Гуляешь по балкону во тщете,
нахмуришь лоб и задницу почешешь,
вокруг – ворье, но чем его утешишь,
и мы – разнообразные, не те.
А те спешат по маленьким делам,
спасают мир, ведут войну в реале,
они цветы ломают пополам
на кладбищах, чтоб их не воровали.
И надо мной соседка бьет меня,
внизу меня просверливают дрелью,
а справа – пьют за царство и коня,
а слева – пахнет похотью и прелью.
То вишня зацветет, то абрикос,
небесная подрагивает сфера,
и на своих троих, наморщив нос,
опять вступает в болдино холера.
* * *
Один шпион в саду лежит
и засыпает в вечном спаме,
а рядом с ним – пион шипит
на розу белую с шипами.
Другой шпион сидит в кино:
и улыбается, как плачет,
все кончено, предрешено,
но это – ничего не значит.
А третий, в драповом пальто,
стоит на кухне с чашкой грога,
в окне взрывается авто,
и это значит очень много.
Четвертый, раненный в плечо,
бежит, преследуя коллегу,
и это было бы ничо,
картина маслом, кровь по снегу.
Вдруг показался летний сад,
в котором он настиг злодея –
шпиона первого, расклад,
его судьба – моя идея.
Вот так и я, не вспомню, где:
на паперти, на биеннале,
когда, в какой земле-воде
они меня завербовали.
Я был оторван от сохи,
от родины, от бедной мамы,
я публикую не стихи,
я публикую шифрограммы.
* * *
А когда в яйцеклетке меня повезут,
как везли пугачева на плаху:
по бескрайнему лону проложат маршрут,
и живой позавидует праху.
Я услышу сквозь пенье и плач ямщика –
кислый запах слепого последа,
и большую тюрьму от звонка до звонка
над фонариком велосипеда.
Вижу скованных братьев своих, близнецов,
как бутан и пропан из баллона,
почему я не вижу конвойных, стрельцов –
потому, что сползает корона
на глаза, а поправить ее не могу,
всюду пепел да снега охапки,
остается шептать, не смотря на пургу:
мама, мама, не бойся, я – в шапке.
* * *
Был черный снег, и я бродил под коброю,
чей капюшон меня решил согреть,
но вдруг с небес вспорхнуло что-то доброе,
красивое, как музыка и смерть.
Я подходил к окну, вдыхая коконы,
облизывая губы от вины,
снег падал, как остриженные локоны,
сползал с твоей кокосовой спины.
А ты глядела в зеркало двуглавое,
припудривала память о зиме,
и в пустоте осталось только главное –
твое письмо отравленное мне.
А был ли снег, когда каштаны маются
и в коконе две бабочки не спят,
то руки не доходят и ломаются,
то ноги над подушками летят.
* * *
Это кто там громыхает, дуя в глиняный рожок:
тарантино отдыхает, не буди его, дружок,
что с тобой случилось летом, расскажи нам без обид,
пастернак лежит валетом, а навстречу – бродский спит.
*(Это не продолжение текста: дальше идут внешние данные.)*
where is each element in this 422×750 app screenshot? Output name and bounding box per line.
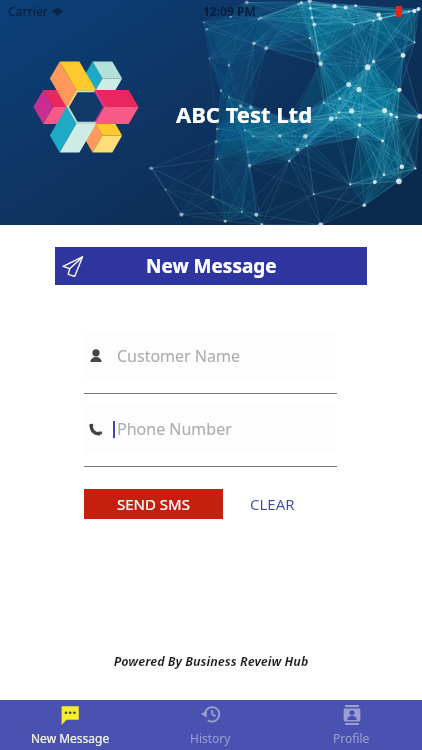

В этом мире овдовелом, где любая мразь видна,
как любил ходить я в белом, в чистом платье из говна,
и насвистывать чечетку и поигрывать мышцой,
но ценил я только водку вместе с салом и мацой.
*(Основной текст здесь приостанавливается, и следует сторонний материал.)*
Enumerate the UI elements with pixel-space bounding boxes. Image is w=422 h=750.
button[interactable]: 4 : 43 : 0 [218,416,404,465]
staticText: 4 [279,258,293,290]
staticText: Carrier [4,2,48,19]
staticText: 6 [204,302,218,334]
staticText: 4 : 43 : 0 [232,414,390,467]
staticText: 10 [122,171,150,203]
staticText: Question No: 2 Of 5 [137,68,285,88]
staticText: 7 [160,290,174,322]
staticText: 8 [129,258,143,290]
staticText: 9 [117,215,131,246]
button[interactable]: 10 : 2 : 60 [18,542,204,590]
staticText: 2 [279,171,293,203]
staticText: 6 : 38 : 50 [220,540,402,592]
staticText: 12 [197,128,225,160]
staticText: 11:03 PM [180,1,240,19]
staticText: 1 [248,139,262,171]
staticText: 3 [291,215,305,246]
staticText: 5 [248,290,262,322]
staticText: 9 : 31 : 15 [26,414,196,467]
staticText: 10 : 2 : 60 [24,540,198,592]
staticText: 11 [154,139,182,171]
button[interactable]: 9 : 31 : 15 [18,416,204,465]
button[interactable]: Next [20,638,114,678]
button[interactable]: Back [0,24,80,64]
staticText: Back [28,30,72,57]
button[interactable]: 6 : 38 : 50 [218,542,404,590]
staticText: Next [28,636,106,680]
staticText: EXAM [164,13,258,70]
Я бродил с одним целковым за похлебку и кровать,
я сто раз сидел с цветковым и молчал, а что сказать,
засыпай, мой милый хоббит, спит мужик и баба спит,
жизнь болит, да не проходит, как гандлевский и бахыт,
нецелованную воду – погасил и вновь разжег,
чтоб достался мне, уроду, этот глиняный рожок.